JP3680973B2 - Outer rotor type engine generator - Google Patents

Description

[0001]
BACKGROUND OF THE INVENTION
The present invention relates to an outer rotor type engine generator.
[0002]
[Prior art]
In recent years, multipolar generators in which magnets are arranged on the inner peripheral surface of the outer rotor have been frequently used as power generation parts such as portable generators that extract commercial frequency output by inverter control.
[0003]
When driving this outer rotor type multi-pole generator with an engine, it is possible to use the outer rotor as a flywheel rotor that also serves as the engine flywheel. By adopting this method, a separate dedicated flywheel Therefore, it is possible to reduce the size of the entire engine generator.
[0004]
[Problems to be solved by the invention]
However, on the other hand, there is a problem that it is quite difficult to use an external ignition device such as a self-triggered ignition device that attaches a magnet to the outer periphery of a flywheel as in the prior art and extracts the ignition energy.
[0005]
In other words, in the case of the outer rotor, the diameter of the outer rotor cannot be reduced in order to obtain sufficient energy due to the arrangement of the power generating magnet on the inner peripheral surface, and the large diameter that increases the peripheral speed. Further, attaching a magnet to the outer periphery of the outer rotor (for example, Japanese Patent Application Laid-Open No. 61-40463) makes it difficult to obtain the support strength of the magnet and increases the size of the outer rotor.
[0006]
For this reason, when the outer rotor is used as an engine flywheel, for example, as described in Japanese Utility Model Publication No. 6-46219, a part of the pole of the multipolar power generation section inside the outer rotor is exclusively used for ignition. Therefore, the ignition device itself becomes complicated and expensive, and a part of the multipolar power generation unit that should be able to extract high output is used for ignition to generate power output. There was a problem of sacrifice.
[0007]
Therefore, in the previous application (Japanese Patent Application No. 9-9309), the applicant of the present application guides the magnetic force of the magnet arranged inside the outer ring-shaped wall of the outer rotor to the outside through the transparent window, and An engine generator is proposed in which an ignition power source can be taken out by a power generation unit for an engine ignition device arranged to face the outside of the engine.
[0008]
According to this, the ignition power supply can be taken out with a simple structure without sacrificing the power generation output, but when a transparent window is formed by removing a part of the thick outer ring belt-like wall, high speed It becomes a problem to maintain the rotational balance of the outer rotor that rotates at the same time.
[0009]
The present invention has been made in view of the above points, and the object of the present invention is simple by guiding the magnetic force of a magnet arranged inside the outer ring belt-like wall of the outer rotor to the outside through a transparent window. It is in providing an outer rotor type engine generator that can maintain a good rotational balance of the outer rotor while taking out the ignition power source with the structure.
[0010]
[Means for solving the problems and effects]

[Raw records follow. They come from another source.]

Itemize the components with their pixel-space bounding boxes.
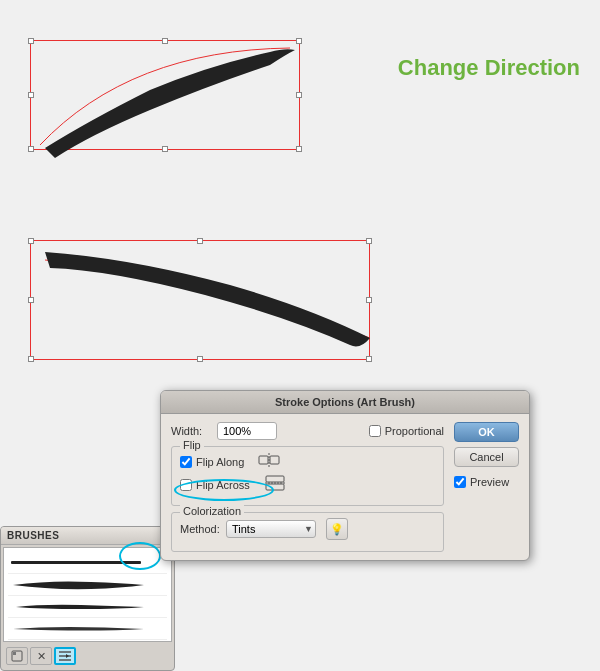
method-label: Method: — [180, 523, 220, 535]
svg-rect-5 — [259, 456, 268, 464]
brushes-toolbar: ✕ — [1, 644, 174, 668]
tip-button[interactable]: 💡 — [326, 518, 348, 540]
flip-across-row: Flip Across — [180, 475, 435, 494]
colorization-section: Colorization Method: None Tints Tints an… — [171, 512, 444, 552]
tip-icon: 💡 — [330, 523, 344, 536]
bottom-brush-stroke — [30, 230, 410, 390]
colorization-section-label: Colorization — [180, 505, 244, 517]
proportional-checkbox[interactable] — [369, 425, 381, 437]
brush-item-1[interactable] — [8, 552, 167, 574]
svg-rect-6 — [270, 456, 279, 464]
flip-along-label[interactable]: Flip Along — [180, 456, 244, 468]
flip-across-checkbox[interactable] — [180, 479, 192, 491]
flip-across-icon — [264, 475, 286, 494]
brushes-list — [3, 547, 172, 642]
preview-checkbox[interactable] — [454, 476, 466, 488]
width-input[interactable] — [217, 422, 277, 440]
dialog-body: Width: Proportional Flip — [161, 414, 529, 560]
flip-section-label: Flip — [180, 439, 204, 451]
brush-stroke-thin — [11, 561, 141, 564]
new-brush-button[interactable] — [6, 647, 28, 665]
svg-rect-9 — [266, 484, 284, 490]
flip-along-icon — [258, 452, 280, 471]
svg-rect-8 — [266, 476, 284, 482]
delete-brush-button[interactable]: ✕ — [30, 647, 52, 665]
flip-along-row: Flip Along — [180, 452, 435, 471]
preview-text: Preview — [470, 476, 509, 488]
brushes-panel-title: BRUSHES — [1, 527, 174, 545]
brush-item-3[interactable] — [8, 596, 167, 618]
brushes-panel: BRUSHES — [0, 526, 175, 671]
proportional-text: Proportional — [385, 425, 444, 437]
brush-stroke-art — [11, 622, 146, 636]
brush-item-4[interactable] — [8, 618, 167, 640]
width-label: Width: — [171, 425, 211, 437]
method-select-wrapper: None Tints Tints and Shades Hue Shift ▼ — [226, 520, 316, 538]
top-shape-area — [30, 30, 320, 190]
top-brush-stroke — [30, 30, 320, 190]
svg-rect-1 — [13, 652, 16, 655]
bottom-shape-area — [30, 230, 400, 390]
flip-section: Flip Flip Along — [171, 446, 444, 506]
preview-label[interactable]: Preview — [454, 476, 519, 488]
flip-along-text: Flip Along — [196, 456, 244, 468]
change-direction-text: Change Direction — [398, 55, 580, 81]
flip-across-label[interactable]: Flip Across — [180, 479, 250, 491]
cancel-button[interactable]: Cancel — [454, 447, 519, 467]
stroke-options-dialog: Stroke Options (Art Brush) Width: Propor… — [160, 390, 530, 561]
method-row: Method: None Tints Tints and Shades Hue … — [180, 518, 435, 540]
method-select[interactable]: None Tints Tints and Shades Hue Shift — [226, 520, 316, 538]
dialog-main: Width: Proportional Flip — [171, 422, 444, 552]
ok-button[interactable]: OK — [454, 422, 519, 442]
flip-along-checkbox[interactable] — [180, 456, 192, 468]
brush-stroke-medium — [11, 576, 146, 594]
brush-stroke-tapered — [11, 598, 146, 616]
brush-options-button[interactable] — [54, 647, 76, 665]
canvas-area: Change Direction BRUSHES — [0, 0, 600, 671]
proportional-label: Proportional — [369, 425, 444, 437]
flip-across-text: Flip Across — [196, 479, 250, 491]
brush-item-2[interactable] — [8, 574, 167, 596]
dialog-buttons: OK Cancel Preview — [454, 422, 519, 552]
dialog-titlebar: Stroke Options (Art Brush) — [161, 391, 529, 414]
width-row: Width: Proportional — [171, 422, 444, 440]
delete-icon: ✕ — [37, 650, 46, 663]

In order to achieve the above object, the present invention provides an internal space in which a plurality of magnets are arranged in the circumferential direction on the inner periphery of an outer ring belt-like wall of an outer rotor formed in a bottomed cylindrical shape and facing the magnets. In an outer rotor type engine generator that houses a stator in which a multipolar power generation coil is wound, an engine ignition device power generation unit is disposed opposite the outer ring-shaped wall of the outer rotor, A through-hole for penetrating magnetic force is formed on a part of the outer ring belt-like wall of the outer rotor so as to apply the magnetic force of the magnet toward the power generation unit for the engine ignition device, and the side portion of the outer ring belt-like wall of the outer rotor is formed. Among the plurality of cooling ventilation openings formed in the bottom wall portion that closes the gap, the cooling ventilation opening formed on the opposite side to the transparent window for magnetic penetration and the rotation center is enlarged, and the rotation of the outer rotor Previous to center On the opposite side of the outer ring belt wall opening side edge of the show-window for force through providing the notch, and the structure was outer rotor type engine generator so as to adjust the rotational balance of the outer rotor.
[0011]
A transparent window for penetrating magnetic force is provided in a part of the outer ring belt-like wall of the outer rotor having a bottomed cylindrical shape, and is opposed to the transparent window and the rotation center in the cooling ventilation opening provided in the bottom wall of the outer rotor. Including the presence of this notch while increasing the cooling ventilation opening formed on the side and providing a notch on the opening side edge of the outer ring belt-like wall on the opposite side of the transparent window to balance the axial direction The outer rotor's rotational balance is adjusted by the large opening for cooling ventilation , so the outer rotor can be made without changing the size of the conventional cooling ventilation opening and providing a notch without compromising the overall size and compactness. A good rotation balance can be maintained.
[0016]
DETAILED DESCRIPTION OF THE INVENTION
Hereinafter, an embodiment according to the present invention will be described with reference to FIGS.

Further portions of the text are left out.